## WHAT THE TASK ASKS
Below is a listing. Gather each line of it that contains "October".

◇ ◇ ◇

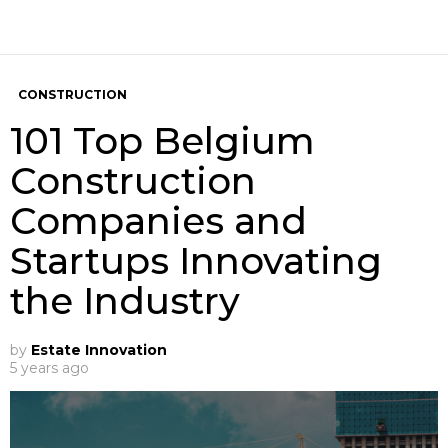
CONSTRUCTION
101 Top Belgium
Construction
Companies and
Startups Innovating
the Industry
by
Estate Innovation
5 years ago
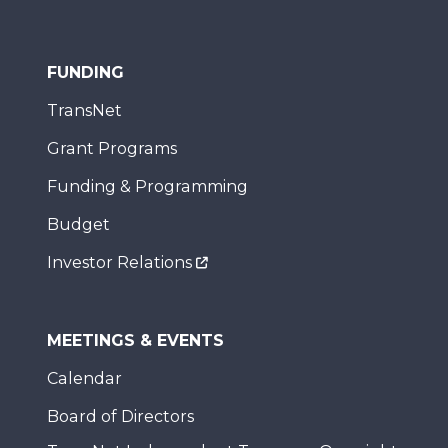
FUNDING
TransNet
Grant Programs
Funding & Programming
Budget
Investor Relations
MEETINGS & EVENTS
Calendar
Board of Directors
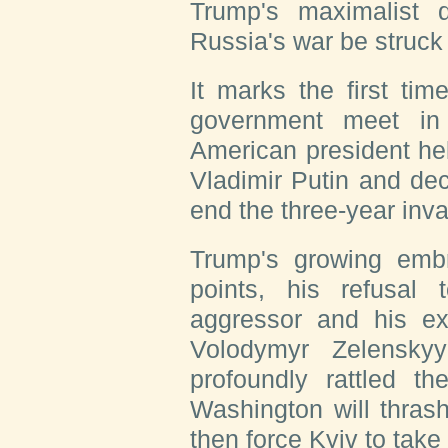
Trump's maximalist
Russia's war be struck
It marks the first ti
government meet in
American president he
Vladimir Putin and dec
end the three-year inva
Trump's growing embr
points, his refusa
aggressor and his ext
Volodymyr Zelensky
profoundly rattled t
Washington will thras
then force Kyiv to take i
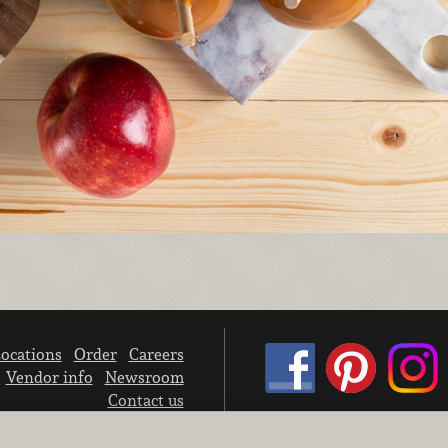
ocations
Order
Careers
Vendor info
Newsroom
Contact us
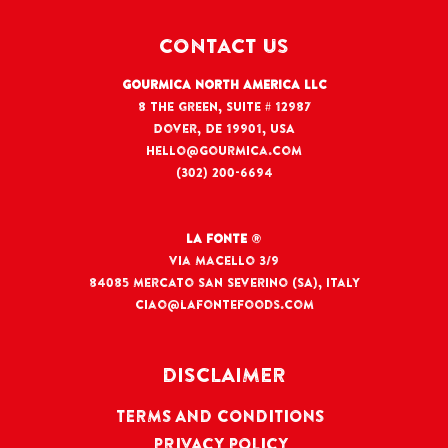
CONTACT US
Gourmica North America LLC
8 The Green, Suite # 12987
Dover, DE 19901, USA
hello@gourmica.com
(302) 200-6694
La Fonte
®
Via Macello 3/9
84085 Mercato San Severino (SA), Italy
ciao@lafontefoods.com
DISCLAIMER
TERMS AND CONDITIONS
PRIVACY POLICY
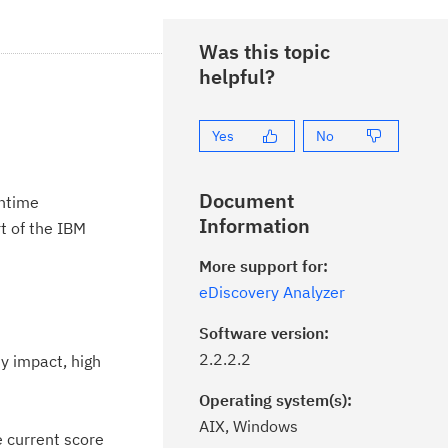
Was this topic
helpful?
Yes
No
Document
untime
Information
t of the IBM
More support for:
eDiscovery Analyzer
Software version:
2.2.2.2
y impact, high
Operating system(s):
AIX, Windows
e current score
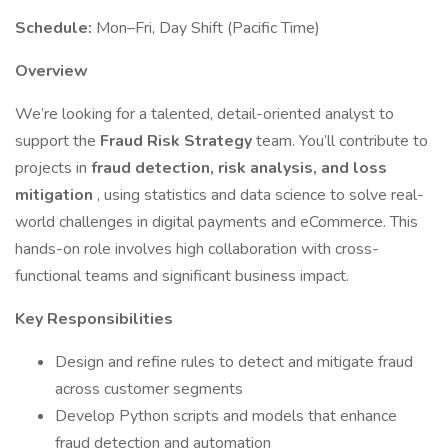
Schedule:
Mon–Fri, Day Shift (Pacific Time)
Overview
We’re looking for a talented, detail-oriented analyst to
support the
Fraud Risk Strategy
team. You’ll contribute to
projects in
fraud detection, risk analysis, and loss
mitigation
, using statistics and data science to solve real-
world challenges in digital payments and eCommerce. This
hands-on role involves high collaboration with cross-
functional teams and significant business impact.
Key Responsibilities
Design and refine rules to detect and mitigate fraud
across customer segments
Develop Python scripts and models that enhance
fraud detection and automation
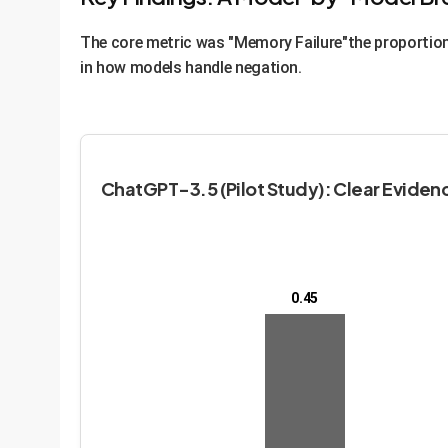
The core metric was "Memory Failure"the proportion 
in how models handle negation.
ChatGPT-3.5 (Pilot Study): Clear Evidenc
0.45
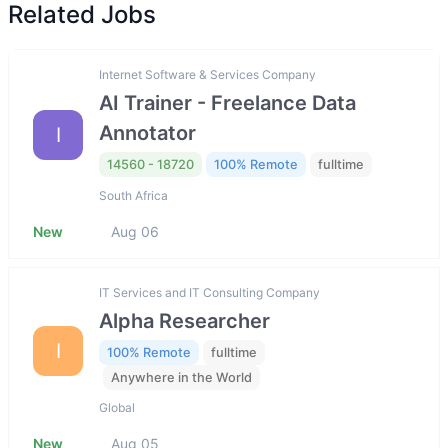
Related Jobs
Internet Software & Services Company
AI Trainer - Freelance Data
Annotator
I
14560 - 18720
100% Remote
fulltime
South Africa
New
Aug 06
IT Services and IT Consulting Company
Alpha Researcher
I
100% Remote
fulltime
Anywhere in the World
Global
New
Aug 05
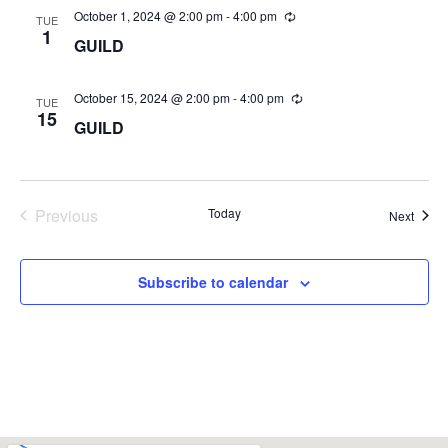
October 1, 2024 @ 2:00 pm
-
4:00 pm
TUE
1
GUILD
October 15, 2024 @ 2:00 pm
-
4:00 pm
TUE
15
GUILD
Events
Previous
Today
Event
Next
Subscribe to calendar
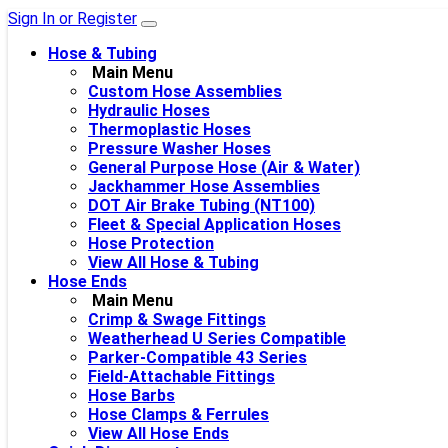
Sign In or Register
Hose & Tubing
Main Menu
Custom Hose Assemblies
Hydraulic Hoses
Thermoplastic Hoses
Pressure Washer Hoses
General Purpose Hose (Air & Water)
Jackhammer Hose Assemblies
DOT Air Brake Tubing (NT100)
Fleet & Special Application Hoses
Hose Protection
View All Hose & Tubing
Hose Ends
Main Menu
Crimp & Swage Fittings
Weatherhead U Series Compatible
Parker-Compatible 43 Series
Field-Attachable Fittings
Hose Barbs
Hose Clamps & Ferrules
View All Hose Ends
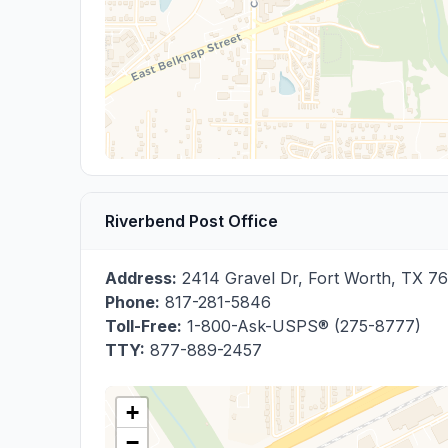
Riverbend Post Office
Address:
2414 Gravel Dr
,
Fort Worth
,
TX
76
Phone:
817-281-5846
Toll-Free:
1-800-Ask-USPS® (275-8777)
TTY:
877-889-2457
+
−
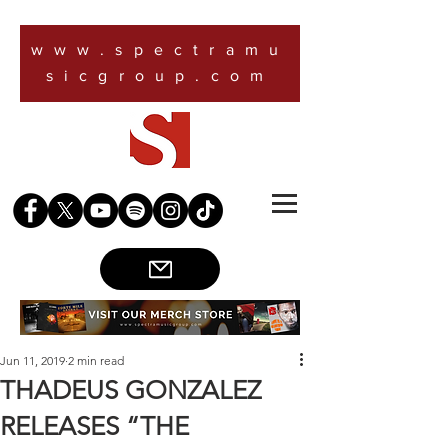
www.spectramu
sicgroup.com
Jun 11, 2019
2 min read
THADEUS GONZALEZ
RELEASES “THE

◇ ◇ ◇

## REPLY TO THE EXERCISE
October 1, 2024 @ 2:00 pm
October 15, 2024 @ 2:00 pm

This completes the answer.